0
votes

I am quite puzzled by BigQuery connector on Spotfire. It is taking !extremely! long time to import my dataset in-memory.

my configuration: spotfire on AWS windows instance (8vCPU - 32Go RAM). dataset 50Go >100M rows on BigQuery.

Yes - I should use in-database for such large dataset and push the queries to BigQuery and use Spotfire only for display, but that is not my question today ????

Today i am trying to understand how the import works and why it is taking so long. this import job started 21hrs ago and it is still not finished. The resources of the server are barely used (CPU, Disk, Network).

Testing done:

  • I tried importing data from Redshift and it was much faster (14min for 22Go)
  • I checked resources used during import: network speed (Redshift ~ 370Mbs, BQ ~ 8Mbs for 30min), CPU (Redshift ~ 25%, BQ < 5%), RAM (Redshift & BQ ~ 27Go), Disk write (Redshift 30Mbs, BQ 5MBs)

I really don't understand what is Spotfire actually doing for all this time while importing dataset from BQ in memory. There seems to be no use of server resources and there is no indication of status apart from time running.

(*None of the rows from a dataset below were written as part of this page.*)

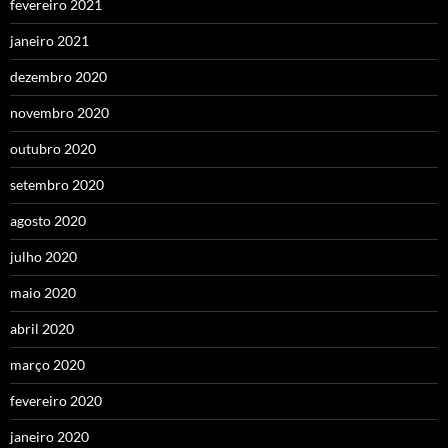
fevereiro 2021
janeiro 2021
dezembro 2020
novembro 2020
outubro 2020
setembro 2020
agosto 2020
julho 2020
maio 2020
abril 2020
março 2020
fevereiro 2020
janeiro 2020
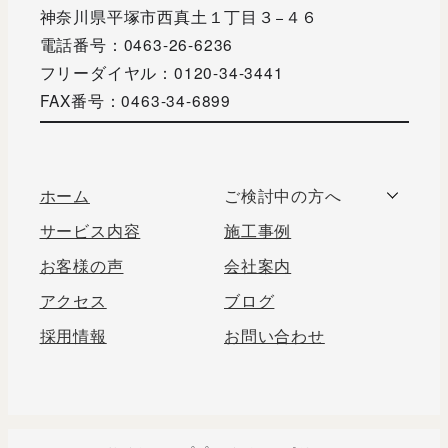
神奈川県平塚市西真土１丁目３−４６
電話番号：0463-26-6236
フリーダイヤル：0120-34-3441
FAX番号：0463-34-6899
ホーム
ご検討中の方へ
サービス内容
施工事例
お客様の声
会社案内
アクセス
ブログ
採用情報
お問い合わせ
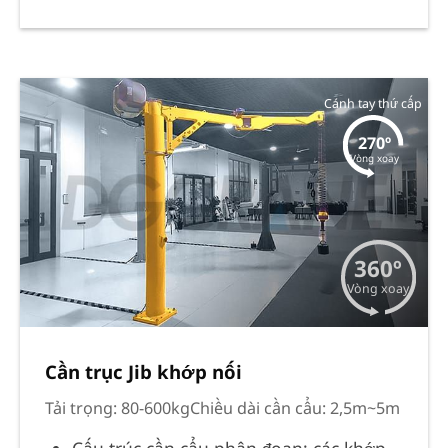
Cánh tay thứ cấp
270º
Vòng xoay
360º
Vòng xoay
Cần trục Jib khớp nối
Tải trọng: 80-600kg
Chiều dài cần cẩu: 2,5m~5m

Any Spotfire experts have any insights on what's happening? Is the connector to BigQuery actually not to be used for In-memory analysis - what is the actual implementation limiting factor?

Thanks! ????

3

3 Answers

0
votes

We had an issue which is fixed in the Spotfire versions below:

TS 10.10.3 LTS HF-014 TS 11.2.0 HF-002

Please also vote and comment on the idea of using the Storage API when extracting data from BigQuery:

https://ideas.tibco.com/ideas/TS-I-7890

Thanks,

Thomas Blomberg Senior Product Manager TIBCO Spotfire

0
votes
0
votes

An update after more testing. Thanks @Thomas and @Manoj's very helpful support. Here are the results:

  1. I updated spotfire version to 11.2.0 HF002 and it fixed the issue with bringing data in-memory with BigQuery 👌 - Using (Data > Add Data...), the data throughput was very low though ~ 13min/Go. The network throughput was doing burst of 8Mbs.
  2. As suggested in tibco ideas by Thomas, I installed Simba JDBC driver and the data throughput improved drammatically to ~ 50s/Go using (Data > Information Designer). The issue off course is that you need access to the server to install it. the network throughput was roughly 200Mbs. I am not sure what is the limiting factor (Spotfire config, Samba Driver or BigQuery).
  3. Using Redshift connector to a Redshift cluster with the same data and connecting using (Data > Information Designer), I get to a data import throughput of ~ 30s/Go with a network throughput of 380Mbs.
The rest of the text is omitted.